On the other hand, during the same period, U.S. District Courts have successfully prosecuted literally hundreds of terrorists who now reside in Federal prisons around the country, keeping all Americans safer. Federal courts, including judges, prosecutors, marshals, and other court personnel have decades of experience in these cases. They have developed a justifiable and universally held reputation for fairness, and consequently, they are largely immune to criticism.

And Admiral Hutson put his point neatly:

We don’t ask DoJ to fight wars. We shouldn’t ask DoD to prosecute terrorists.

And his assessment of the military tribunal system created for the detainees at Guantanmo Bay?

If the point of this exercise is to create a court system that will ensure convictions of alleged terrorists against whom we don’t have sufficient admissible evidence, then we have missed the point. You can’t have a legitimate court unless you are willing to risk an acquittal. If you aren’t willing to accept the possibility that a jury will acquit the accused based on the evidence fairly presented, then it isn’t really a court. It’s a charade.

The corollary to that is that you can’t have a real court if the rules of evidence and procedure are so stacked against the defendant that he has no real chance to present his case or defend against the government’s case.

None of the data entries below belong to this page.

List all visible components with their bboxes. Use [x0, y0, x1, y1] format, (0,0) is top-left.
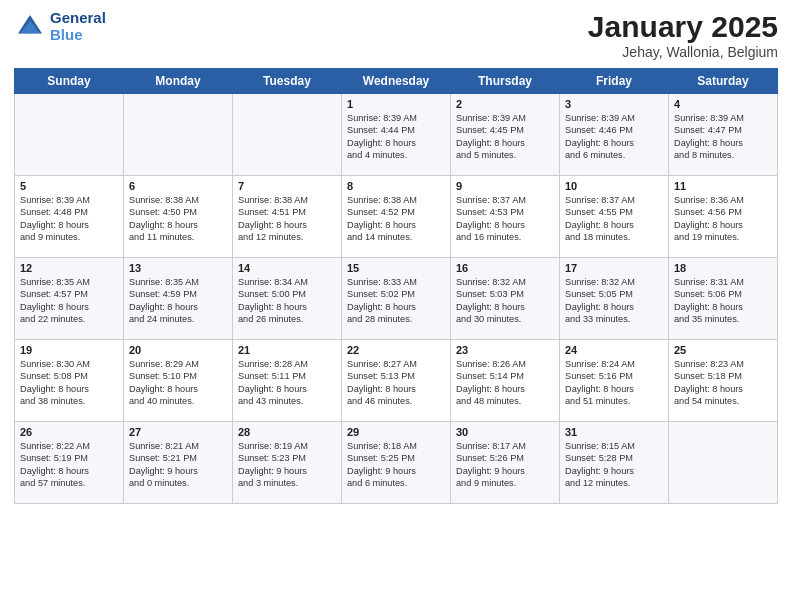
cell-content: Sunrise: 8:38 AM Sunset: 4:50 PM Dayligh…: [129, 194, 227, 244]
calendar-cell: 13Sunrise: 8:35 AM Sunset: 4:59 PM Dayli…: [124, 258, 233, 340]
calendar-cell: 25Sunrise: 8:23 AM Sunset: 5:18 PM Dayli…: [669, 340, 778, 422]
week-row-3: 19Sunrise: 8:30 AM Sunset: 5:08 PM Dayli…: [15, 340, 778, 422]
cell-content: Sunrise: 8:38 AM Sunset: 4:52 PM Dayligh…: [347, 194, 445, 244]
day-number: 18: [674, 262, 772, 274]
calendar-cell: 14Sunrise: 8:34 AM Sunset: 5:00 PM Dayli…: [233, 258, 342, 340]
calendar-cell: 28Sunrise: 8:19 AM Sunset: 5:23 PM Dayli…: [233, 422, 342, 504]
day-number: 14: [238, 262, 336, 274]
calendar-title: January 2025: [588, 10, 778, 44]
week-row-0: 1Sunrise: 8:39 AM Sunset: 4:44 PM Daylig…: [15, 94, 778, 176]
logo: General Blue: [14, 10, 106, 43]
week-row-2: 12Sunrise: 8:35 AM Sunset: 4:57 PM Dayli…: [15, 258, 778, 340]
cell-content: Sunrise: 8:17 AM Sunset: 5:26 PM Dayligh…: [456, 440, 554, 490]
day-number: 11: [674, 180, 772, 192]
day-number: 29: [347, 426, 445, 438]
calendar-cell: 10Sunrise: 8:37 AM Sunset: 4:55 PM Dayli…: [560, 176, 669, 258]
day-number: 23: [456, 344, 554, 356]
cell-content: Sunrise: 8:34 AM Sunset: 5:00 PM Dayligh…: [238, 276, 336, 326]
cell-content: Sunrise: 8:36 AM Sunset: 4:56 PM Dayligh…: [674, 194, 772, 244]
cell-content: Sunrise: 8:30 AM Sunset: 5:08 PM Dayligh…: [20, 358, 118, 408]
calendar-header: Sunday Monday Tuesday Wednesday Thursday…: [15, 69, 778, 94]
day-number: 27: [129, 426, 227, 438]
week-row-1: 5Sunrise: 8:39 AM Sunset: 4:48 PM Daylig…: [15, 176, 778, 258]
cell-content: Sunrise: 8:37 AM Sunset: 4:55 PM Dayligh…: [565, 194, 663, 244]
calendar-subtitle: Jehay, Wallonia, Belgium: [588, 44, 778, 60]
day-number: 19: [20, 344, 118, 356]
day-number: 25: [674, 344, 772, 356]
calendar-cell: 22Sunrise: 8:27 AM Sunset: 5:13 PM Dayli…: [342, 340, 451, 422]
header-saturday: Saturday: [669, 69, 778, 94]
calendar-cell: 2Sunrise: 8:39 AM Sunset: 4:45 PM Daylig…: [451, 94, 560, 176]
calendar-cell: 20Sunrise: 8:29 AM Sunset: 5:10 PM Dayli…: [124, 340, 233, 422]
header-tuesday: Tuesday: [233, 69, 342, 94]
calendar-cell: 30Sunrise: 8:17 AM Sunset: 5:26 PM Dayli…: [451, 422, 560, 504]
calendar-cell: 15Sunrise: 8:33 AM Sunset: 5:02 PM Dayli…: [342, 258, 451, 340]
day-number: 8: [347, 180, 445, 192]
calendar-cell: [233, 94, 342, 176]
title-block: January 2025 Jehay, Wallonia, Belgium: [588, 10, 778, 60]
cell-content: Sunrise: 8:39 AM Sunset: 4:44 PM Dayligh…: [347, 112, 445, 162]
cell-content: Sunrise: 8:24 AM Sunset: 5:16 PM Dayligh…: [565, 358, 663, 408]
cell-content: Sunrise: 8:26 AM Sunset: 5:14 PM Dayligh…: [456, 358, 554, 408]
header-monday: Monday: [124, 69, 233, 94]
day-number: 22: [347, 344, 445, 356]
day-number: 20: [129, 344, 227, 356]
cell-content: Sunrise: 8:31 AM Sunset: 5:06 PM Dayligh…: [674, 276, 772, 326]
calendar-cell: 21Sunrise: 8:28 AM Sunset: 5:11 PM Dayli…: [233, 340, 342, 422]
calendar-cell: 19Sunrise: 8:30 AM Sunset: 5:08 PM Dayli…: [15, 340, 124, 422]
calendar-cell: 9Sunrise: 8:37 AM Sunset: 4:53 PM Daylig…: [451, 176, 560, 258]
page-container: General Blue January 2025 Jehay, Walloni…: [0, 0, 792, 612]
cell-content: Sunrise: 8:32 AM Sunset: 5:05 PM Dayligh…: [565, 276, 663, 326]
calendar-table: Sunday Monday Tuesday Wednesday Thursday…: [14, 68, 778, 504]
cell-content: Sunrise: 8:35 AM Sunset: 4:59 PM Dayligh…: [129, 276, 227, 326]
cell-content: Sunrise: 8:39 AM Sunset: 4:47 PM Dayligh…: [674, 112, 772, 162]
cell-content: Sunrise: 8:19 AM Sunset: 5:23 PM Dayligh…: [238, 440, 336, 490]
calendar-cell: 1Sunrise: 8:39 AM Sunset: 4:44 PM Daylig…: [342, 94, 451, 176]
calendar-cell: 8Sunrise: 8:38 AM Sunset: 4:52 PM Daylig…: [342, 176, 451, 258]
calendar-cell: 17Sunrise: 8:32 AM Sunset: 5:05 PM Dayli…: [560, 258, 669, 340]
calendar-cell: 6Sunrise: 8:38 AM Sunset: 4:50 PM Daylig…: [124, 176, 233, 258]
cell-content: Sunrise: 8:28 AM Sunset: 5:11 PM Dayligh…: [238, 358, 336, 408]
calendar-cell: [124, 94, 233, 176]
day-number: 12: [20, 262, 118, 274]
day-number: 21: [238, 344, 336, 356]
cell-content: Sunrise: 8:32 AM Sunset: 5:03 PM Dayligh…: [456, 276, 554, 326]
day-number: 28: [238, 426, 336, 438]
calendar-cell: 11Sunrise: 8:36 AM Sunset: 4:56 PM Dayli…: [669, 176, 778, 258]
day-number: 15: [347, 262, 445, 274]
calendar-cell: 23Sunrise: 8:26 AM Sunset: 5:14 PM Dayli…: [451, 340, 560, 422]
day-number: 4: [674, 98, 772, 110]
day-number: 3: [565, 98, 663, 110]
calendar-cell: 18Sunrise: 8:31 AM Sunset: 5:06 PM Dayli…: [669, 258, 778, 340]
calendar-cell: 16Sunrise: 8:32 AM Sunset: 5:03 PM Dayli…: [451, 258, 560, 340]
day-number: 26: [20, 426, 118, 438]
cell-content: Sunrise: 8:39 AM Sunset: 4:48 PM Dayligh…: [20, 194, 118, 244]
cell-content: Sunrise: 8:15 AM Sunset: 5:28 PM Dayligh…: [565, 440, 663, 490]
cell-content: Sunrise: 8:38 AM Sunset: 4:51 PM Dayligh…: [238, 194, 336, 244]
header: General Blue January 2025 Jehay, Walloni…: [14, 10, 778, 60]
day-number: 2: [456, 98, 554, 110]
week-row-4: 26Sunrise: 8:22 AM Sunset: 5:19 PM Dayli…: [15, 422, 778, 504]
calendar-cell: 27Sunrise: 8:21 AM Sunset: 5:21 PM Dayli…: [124, 422, 233, 504]
calendar-cell: 4Sunrise: 8:39 AM Sunset: 4:47 PM Daylig…: [669, 94, 778, 176]
day-number: 7: [238, 180, 336, 192]
header-row: Sunday Monday Tuesday Wednesday Thursday…: [15, 69, 778, 94]
cell-content: Sunrise: 8:39 AM Sunset: 4:46 PM Dayligh…: [565, 112, 663, 162]
header-friday: Friday: [560, 69, 669, 94]
header-sunday: Sunday: [15, 69, 124, 94]
calendar-cell: 24Sunrise: 8:24 AM Sunset: 5:16 PM Dayli…: [560, 340, 669, 422]
cell-content: Sunrise: 8:18 AM Sunset: 5:25 PM Dayligh…: [347, 440, 445, 490]
calendar-cell: 3Sunrise: 8:39 AM Sunset: 4:46 PM Daylig…: [560, 94, 669, 176]
cell-content: Sunrise: 8:22 AM Sunset: 5:19 PM Dayligh…: [20, 440, 118, 490]
cell-content: Sunrise: 8:35 AM Sunset: 4:57 PM Dayligh…: [20, 276, 118, 326]
calendar-cell: 5Sunrise: 8:39 AM Sunset: 4:48 PM Daylig…: [15, 176, 124, 258]
calendar-cell: [669, 422, 778, 504]
day-number: 10: [565, 180, 663, 192]
day-number: 30: [456, 426, 554, 438]
cell-content: Sunrise: 8:29 AM Sunset: 5:10 PM Dayligh…: [129, 358, 227, 408]
day-number: 6: [129, 180, 227, 192]
cell-content: Sunrise: 8:37 AM Sunset: 4:53 PM Dayligh…: [456, 194, 554, 244]
header-thursday: Thursday: [451, 69, 560, 94]
calendar-cell: 26Sunrise: 8:22 AM Sunset: 5:19 PM Dayli…: [15, 422, 124, 504]
calendar-body: 1Sunrise: 8:39 AM Sunset: 4:44 PM Daylig…: [15, 94, 778, 504]
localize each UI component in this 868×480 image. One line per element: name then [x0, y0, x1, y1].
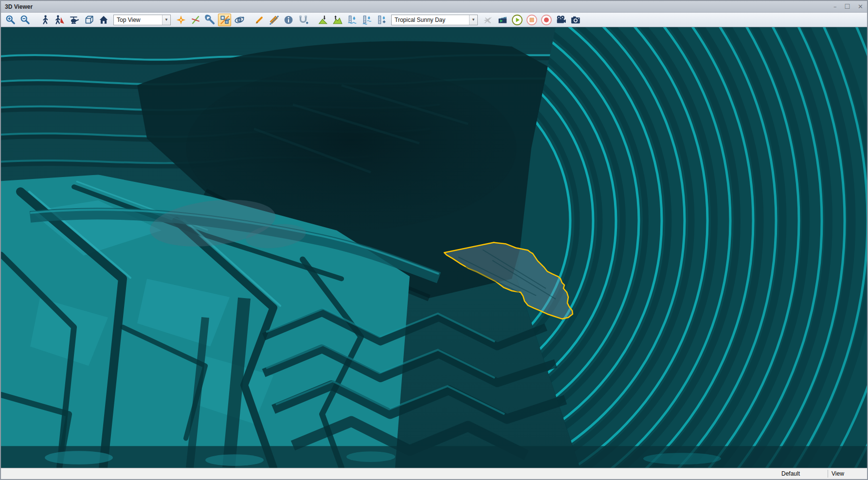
water-level-add-icon [376, 15, 387, 25]
show-axes-icon [190, 15, 201, 25]
center-point-star-icon [176, 15, 186, 25]
orbit-model-icon [234, 15, 245, 25]
photo-capture-button[interactable] [569, 14, 582, 26]
terrain-3d-view[interactable] [1, 27, 867, 468]
tools-button[interactable] [203, 14, 217, 26]
maximize-button[interactable]: ☐ [844, 3, 850, 10]
draw-button[interactable] [253, 14, 266, 26]
draw-pencil-icon [254, 15, 265, 25]
walk-mode-button[interactable] [38, 14, 52, 26]
water-level-down-icon [347, 15, 358, 25]
terrain-lower-button[interactable] [316, 14, 329, 26]
water-level-up-button[interactable] [360, 14, 373, 26]
water-level-up-icon [362, 15, 372, 25]
fly-mode-icon [69, 15, 80, 25]
flight-path-disabled-icon [483, 15, 493, 25]
video-capture-icon [556, 15, 566, 25]
terrain-raise-button[interactable] [331, 14, 344, 26]
movie-clapper-button[interactable] [496, 14, 509, 26]
tools-wrench-icon [205, 15, 216, 25]
water-level-add-button[interactable] [375, 14, 388, 26]
titlebar[interactable]: 3D Viewer – ☐ ✕ [1, 1, 867, 13]
minimize-button[interactable]: – [833, 3, 837, 10]
chevron-down-icon[interactable]: ▼ [162, 15, 170, 25]
close-button[interactable]: ✕ [858, 3, 863, 10]
fly-mode-button[interactable] [68, 14, 81, 26]
snap-magnet-button[interactable] [296, 14, 309, 26]
water-level-down-button[interactable] [345, 14, 359, 26]
walk-path-button[interactable] [53, 14, 66, 26]
statusbar-profile: Default [754, 470, 828, 477]
terrain-lower-icon [318, 15, 328, 25]
stop-animation-button[interactable] [525, 14, 538, 26]
statusbar-view-mode: View [828, 470, 867, 477]
photo-capture-icon [570, 15, 581, 25]
lighting-preset-combobox[interactable]: Tropical Sunny Day ▼ [391, 15, 478, 25]
free-rotate-button[interactable] [82, 14, 95, 26]
3d-viewer-window: 3D Viewer – ☐ ✕ [0, 0, 868, 480]
record-animation-button[interactable] [540, 14, 553, 26]
walk-path-icon [54, 15, 65, 25]
window-title: 3D Viewer [5, 3, 33, 10]
toolbar: Top View ▼ [1, 13, 867, 27]
measure-button[interactable] [267, 14, 280, 26]
slope-display-toggle-button[interactable] [218, 14, 231, 26]
lighting-preset-value: Tropical Sunny Day [392, 17, 469, 23]
query-info-button[interactable] [282, 14, 295, 26]
terrain-raise-icon [332, 15, 343, 25]
terrain-bottom-band [1, 446, 867, 468]
stop-animation-icon [526, 14, 538, 26]
play-animation-button[interactable] [510, 14, 524, 26]
video-capture-button[interactable] [554, 14, 567, 26]
record-animation-icon [541, 14, 552, 26]
movie-clapper-icon [497, 15, 508, 25]
chevron-down-icon[interactable]: ▼ [469, 15, 477, 25]
orbit-model-button[interactable] [233, 14, 246, 26]
free-rotate-cube-icon [84, 15, 94, 25]
snap-magnet-icon [298, 15, 308, 25]
zoom-in-icon [5, 15, 16, 25]
home-icon [98, 15, 109, 25]
slope-display-icon [219, 15, 230, 25]
view-preset-value: Top View [114, 17, 162, 23]
measure-tape-icon [269, 15, 279, 25]
zoom-out-icon [20, 15, 31, 25]
show-axes-button[interactable] [189, 14, 202, 26]
zoom-out-button[interactable] [18, 14, 32, 26]
statusbar: Default View [1, 468, 867, 479]
walk-mode-icon [40, 15, 51, 25]
center-point-button[interactable] [174, 14, 187, 26]
query-info-icon [283, 15, 294, 25]
window-controls: – ☐ ✕ [833, 3, 863, 10]
play-animation-icon [511, 14, 523, 26]
view-preset-combobox[interactable]: Top View ▼ [113, 15, 171, 25]
flight-path-button[interactable] [481, 14, 494, 26]
terrain-render [1, 27, 867, 468]
home-view-button[interactable] [97, 14, 110, 26]
zoom-in-button[interactable] [4, 14, 17, 26]
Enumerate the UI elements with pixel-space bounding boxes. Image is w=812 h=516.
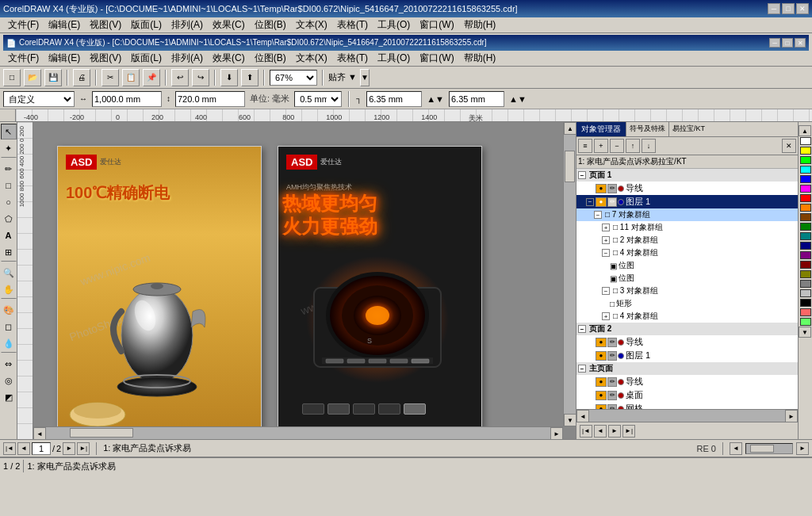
toolbar-undo[interactable]: ↩ <box>171 69 189 86</box>
panel-btn-close[interactable]: ✕ <box>782 139 796 153</box>
toolbar-export[interactable]: ⬆ <box>241 69 259 86</box>
main-desktop-pencil[interactable]: ✏ <box>607 391 617 400</box>
tree-group3[interactable]: − □ 3 对象群组 <box>576 285 798 297</box>
color-maroon[interactable] <box>800 261 811 269</box>
group11-expand-icon[interactable]: + <box>602 224 610 231</box>
panel-nav-prev[interactable]: ◄ <box>594 425 607 438</box>
menu2-window[interactable]: 窗口(W) <box>415 51 458 66</box>
size1-input[interactable] <box>366 91 422 107</box>
menu2-help[interactable]: 帮助(H) <box>459 51 501 66</box>
p2-guide-pencil[interactable]: ✏ <box>607 338 617 347</box>
menu-table[interactable]: 表格(T) <box>332 17 373 32</box>
tool-contour[interactable]: ◎ <box>1 373 17 388</box>
panel-btn-up[interactable]: ↑ <box>626 139 640 153</box>
color-lime[interactable] <box>800 156 811 164</box>
nav-next[interactable]: ► <box>63 442 75 455</box>
tree-group4b[interactable]: + □ 4 对象群组 <box>576 310 798 323</box>
tree-group7[interactable]: − □ 7 对象群组 <box>576 208 798 221</box>
menu2-file[interactable]: 文件(F) <box>3 51 44 66</box>
tree-page1[interactable]: − 页面 1 <box>576 169 798 182</box>
color-green[interactable] <box>800 223 811 231</box>
color-yellow[interactable] <box>800 147 811 155</box>
panel-nav-last[interactable]: ►| <box>622 425 635 438</box>
menu-help[interactable]: 帮助(H) <box>459 17 501 32</box>
status-scroll-right[interactable]: ► <box>796 442 809 455</box>
tree-main-desktop[interactable]: ● ✏ 桌面 <box>576 388 798 402</box>
tree-bitmap1[interactable]: ▣ 位图 <box>576 259 798 272</box>
guide-eye-icon[interactable]: ● <box>596 184 607 193</box>
menu-view[interactable]: 视图(V) <box>85 17 126 32</box>
main-guide-pencil[interactable]: ✏ <box>607 377 617 387</box>
scroll-left-button[interactable]: ◄ <box>33 427 46 439</box>
toolbar-snap-arrow[interactable]: ▼ <box>360 69 370 86</box>
panel-tab-display[interactable]: 易拉宝/KT <box>669 122 708 136</box>
menu-layout[interactable]: 版面(L) <box>126 17 167 32</box>
tree-page2-layer1[interactable]: ● ✏ 图层 1 <box>576 349 798 362</box>
menu2-effects[interactable]: 效果(C) <box>208 51 250 66</box>
group4b-expand-icon[interactable]: + <box>602 312 610 320</box>
tree-main-guide[interactable]: ● ✏ 导线 <box>576 375 798 388</box>
color-orange[interactable] <box>800 204 811 212</box>
tree-guide[interactable]: ● ✏ 导线 <box>576 182 798 195</box>
tool-shadow[interactable]: ◩ <box>1 389 17 405</box>
nav-last[interactable]: ►| <box>77 442 90 455</box>
layer1-expand-icon[interactable]: − <box>586 198 594 206</box>
menu-arrange[interactable]: 排列(A) <box>167 17 208 32</box>
toolbar-new[interactable]: □ <box>3 69 21 86</box>
minimize-button[interactable]: ─ <box>768 3 780 14</box>
height-input[interactable] <box>175 91 245 107</box>
zoom-select[interactable]: 67% 100% 50% <box>270 70 317 86</box>
p2-layer1-eye[interactable]: ● <box>596 351 607 361</box>
tool-select[interactable]: ↖ <box>1 124 17 140</box>
inner-close-button[interactable]: ✕ <box>795 38 806 48</box>
panel-scroll-left[interactable]: ◄ <box>576 410 589 422</box>
tool-pan[interactable]: ✋ <box>1 281 17 297</box>
current-page-input[interactable] <box>32 442 51 455</box>
panel-nav-first[interactable]: |◄ <box>580 425 592 438</box>
status-scroll-left[interactable]: ◄ <box>730 442 742 455</box>
tool-rect[interactable]: □ <box>1 178 17 193</box>
toolbar-cut[interactable]: ✂ <box>102 69 119 86</box>
tool-polygon[interactable]: ⬠ <box>1 211 17 227</box>
scroll-down-button[interactable]: ▼ <box>564 414 576 426</box>
nav-prev[interactable]: ◄ <box>17 442 30 455</box>
p2-guide-eye[interactable]: ● <box>596 338 607 347</box>
tree-page2[interactable]: − 页面 2 <box>576 323 798 335</box>
group7-expand-icon[interactable]: − <box>594 211 602 219</box>
color-silver[interactable] <box>800 289 811 297</box>
inner-maximize-button[interactable]: □ <box>782 38 793 48</box>
toolbar-print[interactable]: 🖨 <box>73 69 90 86</box>
color-cyan[interactable] <box>800 166 811 174</box>
page1-expand-icon[interactable]: − <box>578 171 586 179</box>
tree-rect[interactable]: □ 矩形 <box>576 297 798 310</box>
scroll-right-button[interactable]: ► <box>550 427 563 439</box>
menu2-arrange[interactable]: 排列(A) <box>167 51 208 66</box>
menu-edit[interactable]: 编辑(E) <box>44 17 85 32</box>
panel-tab-object-manager[interactable]: 对象管理器 <box>576 122 626 136</box>
tree-group2[interactable]: + □ 2 对象群组 <box>576 234 798 247</box>
palette-scroll-up[interactable]: ▲ <box>799 125 811 136</box>
group4-expand-icon[interactable]: − <box>602 249 610 257</box>
guide-pencil-icon[interactable]: ✏ <box>607 184 617 193</box>
width-input[interactable] <box>92 91 162 107</box>
tool-zoom[interactable]: 🔍 <box>1 265 17 281</box>
group2-expand-icon[interactable]: + <box>602 236 610 244</box>
color-gray[interactable] <box>800 280 811 288</box>
toolbar-import[interactable]: ⬇ <box>220 69 238 86</box>
menu-tools[interactable]: 工具(O) <box>373 17 415 32</box>
menu-file[interactable]: 文件(F) <box>3 17 44 32</box>
tree-group4[interactable]: − □ 4 对象群组 <box>576 247 798 259</box>
toolbar-open[interactable]: 📂 <box>24 69 41 86</box>
color-blue[interactable] <box>800 175 811 183</box>
color-purple[interactable] <box>800 251 811 259</box>
tree-group11[interactable]: + □ 11 对象群组 <box>576 221 798 234</box>
group3-expand-icon[interactable]: − <box>602 287 610 295</box>
color-navy[interactable] <box>800 242 811 250</box>
mainpage-expand-icon[interactable]: − <box>578 365 586 373</box>
layer1-eye-icon[interactable]: ● <box>596 197 607 207</box>
close-button[interactable]: ✕ <box>796 3 809 14</box>
menu-bitmap[interactable]: 位图(B) <box>250 17 291 32</box>
tree-layer1[interactable]: − ● ✏ 图层 1 <box>576 195 798 208</box>
page2-expand-icon[interactable]: − <box>578 325 586 333</box>
panel-btn-add[interactable]: + <box>594 139 608 153</box>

The admissible evidence against him based on the facts may be so overwhelming that conviction is assured but that must be the consequence of facts, not rules of evidence tilted in favor of the prosecution.

And in summary:

We are now operating under the Military Commission Act of 2006 which many find to be badly flawed. I very much respect and admire your effort to improve it. My recommendation, however, is to repeal it rather than improve it. In the process, I urge you to express this body’s preference to prosecute alleged terrorists in federal court and thereby demonstrate to the world, friend and foe alike, what kind of Justice the United States wishes to export.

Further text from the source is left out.